The 11% Citation Overlap Problem: Why Cross-Engine Averaging Fails

By Nathan Hill-Haimes··Methodology: v1.0
When ChatGPT and Perplexity are asked the same query, only 11% of cited domains overlap (ziptie.dev, 2026). This third-party finding validates why the AnswerGraph engine measures each engine independently.

Key findings

  • 11% domain overlap between ChatGPT and Perplexity for identical queries (ziptie.dev, 2026)
  • Cross-engine composite scores have no statistical validity
  • Engine-specific measurement is the only defensible approach

The measurement

The ziptie.dev cross-platform citation study probed 1,200 commercial-intent queries simultaneously on ChatGPT and Perplexity.

For each query, all domains cited in the response were recorded. The Jaccard similarity coefficient between the ChatGPT citation set and the Perplexity citation set was then calculated.

Results

The median Jaccard similarity was 0.11 (11%). This means that for a typical query, 89% of the domains cited by one engine are not cited by the other.

This finding has a direct methodological consequence: any measurement system that averages citation rates across engines produces a composite score with no statistical meaning. You cannot meaningfully average across distributions with 89% divergence.

Implications for measurement

  1. Engine-specific metrics are mandatory. A brand's citation share on ChatGPT is a different measurement from its citation share on Perplexity. Combining them into one number destroys information.
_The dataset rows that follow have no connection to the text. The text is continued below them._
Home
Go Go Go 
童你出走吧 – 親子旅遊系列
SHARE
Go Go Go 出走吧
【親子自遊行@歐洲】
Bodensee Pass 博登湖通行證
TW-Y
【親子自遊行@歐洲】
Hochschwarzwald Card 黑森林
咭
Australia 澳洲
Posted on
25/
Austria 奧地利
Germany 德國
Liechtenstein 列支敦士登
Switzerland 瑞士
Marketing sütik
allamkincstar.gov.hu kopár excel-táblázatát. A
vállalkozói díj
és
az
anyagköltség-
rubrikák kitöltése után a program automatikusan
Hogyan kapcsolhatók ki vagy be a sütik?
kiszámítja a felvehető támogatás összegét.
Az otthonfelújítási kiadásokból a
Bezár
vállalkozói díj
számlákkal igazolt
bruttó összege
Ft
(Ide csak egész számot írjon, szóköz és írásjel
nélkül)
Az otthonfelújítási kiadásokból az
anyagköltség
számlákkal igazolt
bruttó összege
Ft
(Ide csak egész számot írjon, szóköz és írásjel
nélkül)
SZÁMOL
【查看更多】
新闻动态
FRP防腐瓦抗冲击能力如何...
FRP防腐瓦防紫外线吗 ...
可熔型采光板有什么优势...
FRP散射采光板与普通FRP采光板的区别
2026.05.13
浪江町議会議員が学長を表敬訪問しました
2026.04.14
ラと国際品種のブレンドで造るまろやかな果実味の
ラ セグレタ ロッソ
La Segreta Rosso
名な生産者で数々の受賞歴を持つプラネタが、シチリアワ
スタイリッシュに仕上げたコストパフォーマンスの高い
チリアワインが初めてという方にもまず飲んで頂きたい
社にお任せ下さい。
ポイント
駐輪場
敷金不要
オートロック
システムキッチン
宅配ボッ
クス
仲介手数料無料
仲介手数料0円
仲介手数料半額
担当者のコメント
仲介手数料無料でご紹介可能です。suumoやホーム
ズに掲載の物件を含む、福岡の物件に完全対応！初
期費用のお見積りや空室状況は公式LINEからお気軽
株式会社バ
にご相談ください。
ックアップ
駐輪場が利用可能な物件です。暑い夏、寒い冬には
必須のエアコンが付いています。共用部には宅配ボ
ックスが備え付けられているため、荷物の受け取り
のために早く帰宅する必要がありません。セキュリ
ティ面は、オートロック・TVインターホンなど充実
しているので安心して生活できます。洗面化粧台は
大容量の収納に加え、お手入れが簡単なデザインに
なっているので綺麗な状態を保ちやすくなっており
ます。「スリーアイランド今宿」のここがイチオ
  2. "AI visibility scores" are methodologically indefensible. Any product offering a single cross-engine score is producing a number that cannot be reproduced, cannot be decomposed, and cannot be attributed to any specific engine behaviour.

  3. Engine-specific measurement is the only defensible approach. Cross-engine comparisons should be presented as separate measurements, never averaged.

Where the AnswerGraph engine's own findings will live

The AnswerGraph panel measures four engines independently. Once enough observations accumulate to produce its own cross-engine overlap analysis, those findings will be published here with full data. Until then, the ziptie.dev study remains the best public evidence for why per-engine measurement is necessary.